President Marcelo
President Marcelo is not in the least bit sure of the government's plans for the State health service. Image: António Pedro Santos/ Lusa

President rubber-stamps new health service legislation, full of “doubts and misgivings”

Marcelo outlines presidential Catch-22

President of the Republic Marcelo Rebelo de Sousa has promulgated with “numerous doubts and misgivings” the diplomas approving “full dedication in the SNS (State health service), the organisation and operation of Family Health Units and the creation of Local Health Units”.

In a note published on his official website, the head of State states that the two pieces of legislation sent by the government for promulgation not only raise doubts and misgivings, but have received “more or less intense opposition from professionals in the sector“.

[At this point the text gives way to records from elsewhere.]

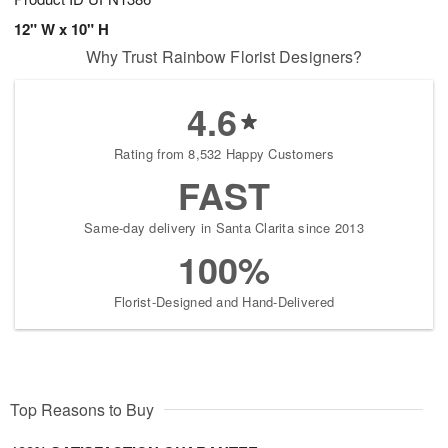
12" W x 10" H
Why Trust Rainbow Florist Designers?
4.6
Rating from 8,532 Happy Customers
FAST
Same-day delivery in Santa Clarita since 2013
100%
Florist-Designed and Hand-Delivered
Top Reasons to Buy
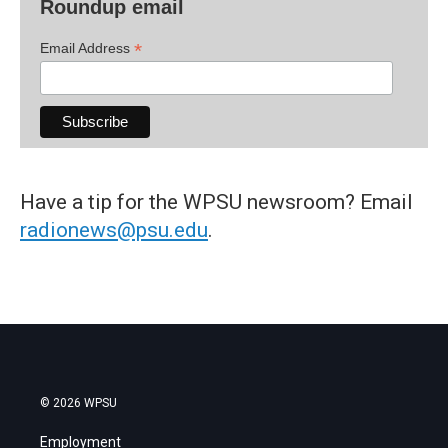
Roundup email
*
Email Address
Have a tip for the WPSU newsroom? Email
radionews@psu.edu
.
© 2026 WPSU
Employment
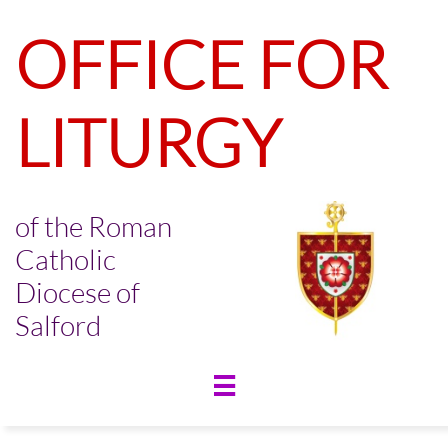
OFFICE FOR
LITURGY
of the Roman
Catholic
Diocese of
Salford

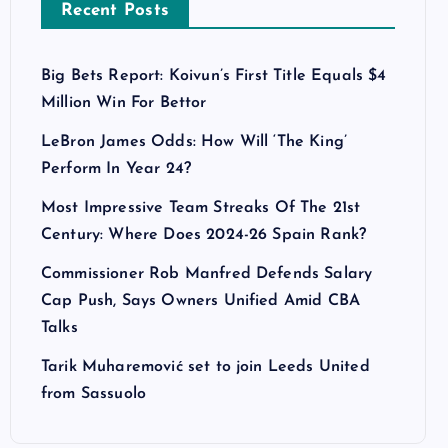
Recent Posts
Big Bets Report: Koivun’s First Title Equals $4
Million Win For Bettor
LeBron James Odds: How Will ‘The King’
Perform In Year 24?
Most Impressive Team Streaks Of The 21st
Century: Where Does 2024-26 Spain Rank?
Commissioner Rob Manfred Defends Salary
Cap Push, Says Owners Unified Amid CBA
Talks
Tarik Muharemović set to join Leeds United
from Sassuolo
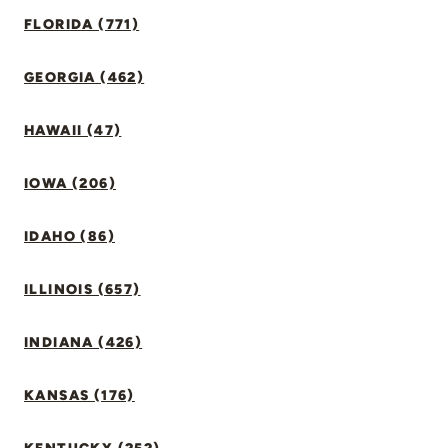
FLORIDA (771)
GEORGIA (462)
HAWAII (47)
IOWA (206)
IDAHO (86)
ILLINOIS (657)
INDIANA (426)
KANSAS (176)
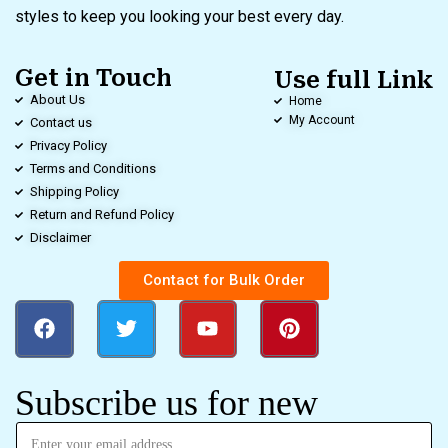
styles to keep you looking your best every day.
Get in Touch
Use full Link
About Us
Home
My Account
Contact us
Privacy Policy
Terms and Conditions
Shipping Policy
Return and Refund Policy
Disclaimer
Contact for Bulk Order
Subscribe us for new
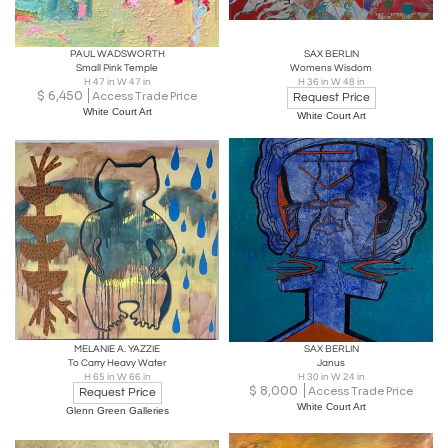
PAUL WADSWORTH
SAX BERLIN
Small Pink Temple
Womens Wisdom
H 47 in W 47 in
H 36 in W 48 in
$
6,450
Access Trade Price
Request Price
White Court Art
White Court Art
MELANIE A. YAZZIE
SAX BERLIN
To Carry Heavy Water
Janus
H 65 in W 66 in
H 30 in W 24 in
$
8,000
Access Trade Price
Request Price
White Court Art
Glenn Green Galleries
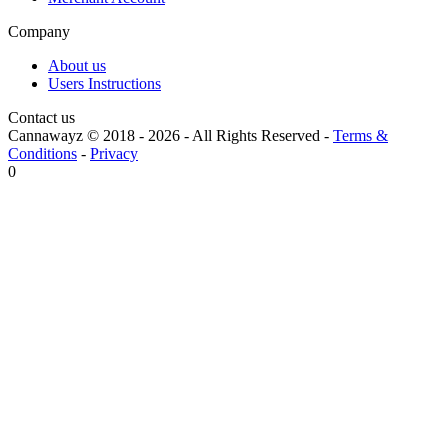
Company
About us
Users Instructions
Contact us
Cannawayz © 2018 -
2026
-
All Rights Reserved
-
Terms &
Conditions
-
Privacy
0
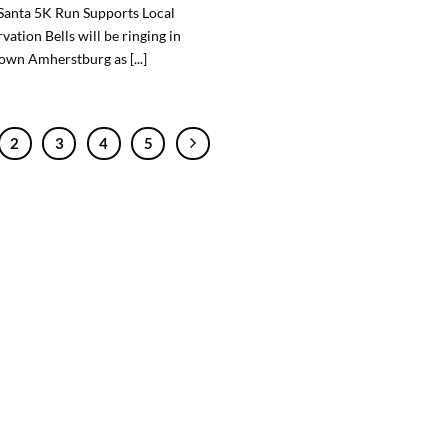
Santa 5K Run Supports Local
vation Bells will be ringing in
wn Amherstburg as [...]
2
3
4
5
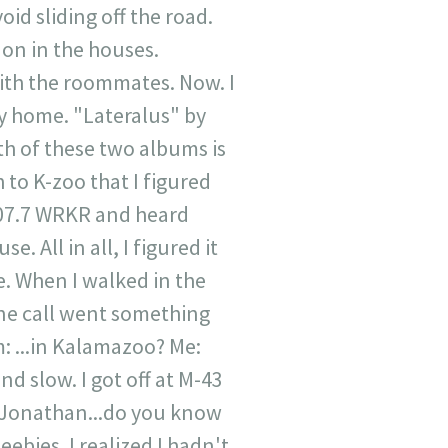
id sliding off the road.
s on in the houses.
with the roommates. Now. I
ay home. "Lateralus" by
h of these two albums is
 to K-zoo that I figured
107.7 WRKR and heard
 All in all, I figured it
. When I walked in the
ne call went something
: ...in Kalamazoo? Me:
nd slow. I got off at M-43
...Jonathan...do you know
eebies. I realized I hadn't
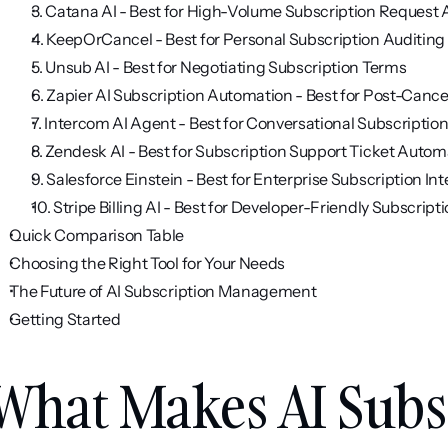
3. Catana AI - Best for High-Volume Subscription Request
4. KeepOrCancel - Best for Personal Subscription Auditing
5. Unsub AI - Best for Negotiating Subscription Terms
6. Zapier AI Subscription Automation - Best for Post-Canc
7. Intercom AI Agent - Best for Conversational Subscriptio
8. Zendesk AI - Best for Subscription Support Ticket Autom
9. Salesforce Einstein - Best for Enterprise Subscription Int
10. Stripe Billing AI - Best for Developer-Friendly Subscrip
Quick Comparison Table
Choosing the Right Tool for Your Needs
The Future of AI Subscription Management
Getting Started
What Makes AI Subsc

Listing the various doubts raised – beginning by stating that the diplomas “appear after, and not before, the government regulated, by decree, the Public Institute for managing the SNS” – Marcelo notes that the SNS Executive Directorate “only begins to know its legal status more than a year after its announcement”.

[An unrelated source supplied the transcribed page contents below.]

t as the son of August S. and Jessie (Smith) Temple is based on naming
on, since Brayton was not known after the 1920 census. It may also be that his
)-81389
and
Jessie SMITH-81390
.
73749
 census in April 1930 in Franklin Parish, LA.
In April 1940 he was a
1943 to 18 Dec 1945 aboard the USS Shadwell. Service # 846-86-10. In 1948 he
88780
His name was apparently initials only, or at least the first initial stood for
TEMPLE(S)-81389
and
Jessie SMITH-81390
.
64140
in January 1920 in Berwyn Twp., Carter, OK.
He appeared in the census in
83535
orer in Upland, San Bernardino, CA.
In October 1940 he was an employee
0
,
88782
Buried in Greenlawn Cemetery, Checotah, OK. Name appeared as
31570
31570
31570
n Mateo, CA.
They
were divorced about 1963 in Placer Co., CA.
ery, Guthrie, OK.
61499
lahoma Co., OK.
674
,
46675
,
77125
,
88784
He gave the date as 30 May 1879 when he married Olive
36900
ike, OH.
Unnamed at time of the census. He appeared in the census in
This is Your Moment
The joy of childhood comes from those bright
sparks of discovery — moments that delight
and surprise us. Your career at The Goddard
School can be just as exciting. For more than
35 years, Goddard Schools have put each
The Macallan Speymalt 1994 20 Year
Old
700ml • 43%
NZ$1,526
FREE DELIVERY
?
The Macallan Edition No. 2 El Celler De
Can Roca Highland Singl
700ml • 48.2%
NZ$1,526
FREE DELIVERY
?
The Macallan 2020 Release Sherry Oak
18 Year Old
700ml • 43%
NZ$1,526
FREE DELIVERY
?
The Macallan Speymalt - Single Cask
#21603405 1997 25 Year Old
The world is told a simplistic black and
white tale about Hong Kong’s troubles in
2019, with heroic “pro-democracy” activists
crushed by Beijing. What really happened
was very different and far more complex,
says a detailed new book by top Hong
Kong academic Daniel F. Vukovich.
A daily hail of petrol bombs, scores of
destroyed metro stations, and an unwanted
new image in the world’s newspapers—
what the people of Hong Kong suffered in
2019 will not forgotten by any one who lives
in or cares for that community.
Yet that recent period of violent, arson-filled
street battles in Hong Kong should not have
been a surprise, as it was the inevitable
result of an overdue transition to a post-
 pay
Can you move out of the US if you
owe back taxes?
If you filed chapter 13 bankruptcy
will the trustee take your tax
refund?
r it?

With regard to the decree approving the legal regime for full dedication in the SNS and the organisation and operation of Family Health Units (USF), he criticises the fact that the decree adds “to matters of administrative organisation, two others that deserve separate treatment: the so-called full dedication regime and the overtime regime.

“This solution, apparently temporary, ends up limiting and weakening the specific treatment of these matters,” says the president, considering “the organisational component also loses out as a result of the case-by-case process adopted.”

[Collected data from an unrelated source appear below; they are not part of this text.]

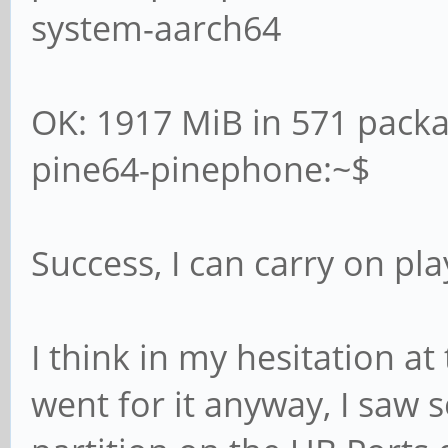
system-aarch64
OK: 1917 MiB in 571 pack
pine64-pinephone:~$
Success, I can carry on pl
I think in my hesitation at
went for it anyway, I sa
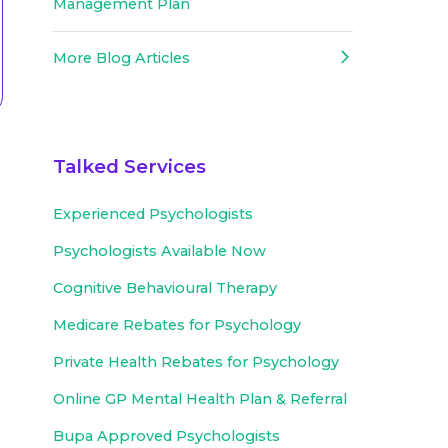
Management Plan
More Blog Articles
Talked Services
Experienced
Psychologists
Psychologists Available Now
Cognitive Behavioural Therapy
Medicare Rebates for Psychology
Private Health Rebates for Psychology
Online GP Mental Health Plan & Referral
Bupa Approved
Psychologists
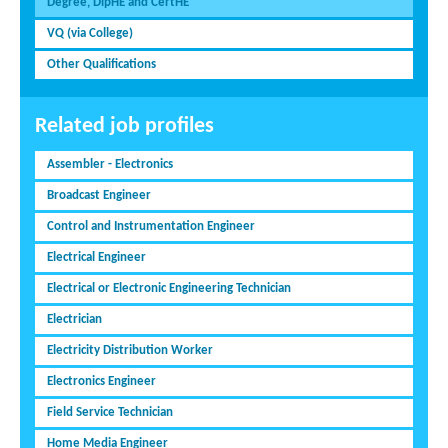
Degree, DipHE and CertHE
VQ (via College)
Other Qualifications
Related job profiles
Assembler - Electronics
Broadcast Engineer
Control and Instrumentation Engineer
Electrical Engineer
Electrical or Electronic Engineering Technician
Electrician
Electricity Distribution Worker
Electronics Engineer
Field Service Technician
Home Media Engineer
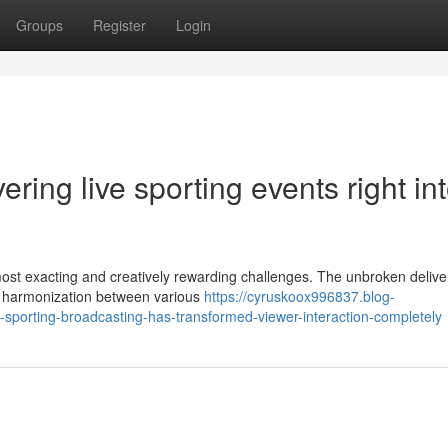
Groups
Register
Login
ering live sporting events right in
most exacting and creatively rewarding challenges. The unbroken delive
ng harmonization between various
https://cyruskoox996837.blog-
-sporting-broadcasting-has-transformed-viewer-interaction-completely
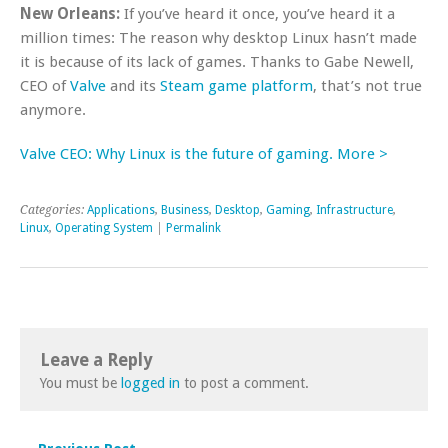
New Orleans:
If you’ve heard it once, you’ve heard it a
million times: The reason why desktop Linux hasn’t made
it is because of its lack of games. Thanks to Gabe Newell,
CEO of
Valve
and its
Steam game platform
, that’s not true
anymore.
Valve CEO: Why Linux is the future of gaming. More >
Categories:
Applications
,
Business
,
Desktop
,
Gaming
,
Infrastructure
,
Linux
,
Operating System
|
Permalink
Leave a Reply
You must be
logged in
to post a comment.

After outlining his arguments, Marcelo remarks that “it may be that a door will be opened, even a narrow one, in the regimes for the provision of services and their remuneration”, harking back to his hopes that a door, “even a narrow one”, might be opened with regard to teachers recovering their ‘frozen’ pay and careers…

Essentially, the president believes it is “urgent to make up for the more than a year lost” in terms of powers for the executive directorate – and he doesn’t want to delay things any further. A possible presidential veto “would only delay what has already been delayed”, with the government more than likely to do what it did with his last veto (which was basically nothing: the legislation went back to parliament and was voted on, unchanged, a second time – at which point Marcelo’s powers of veto were no more).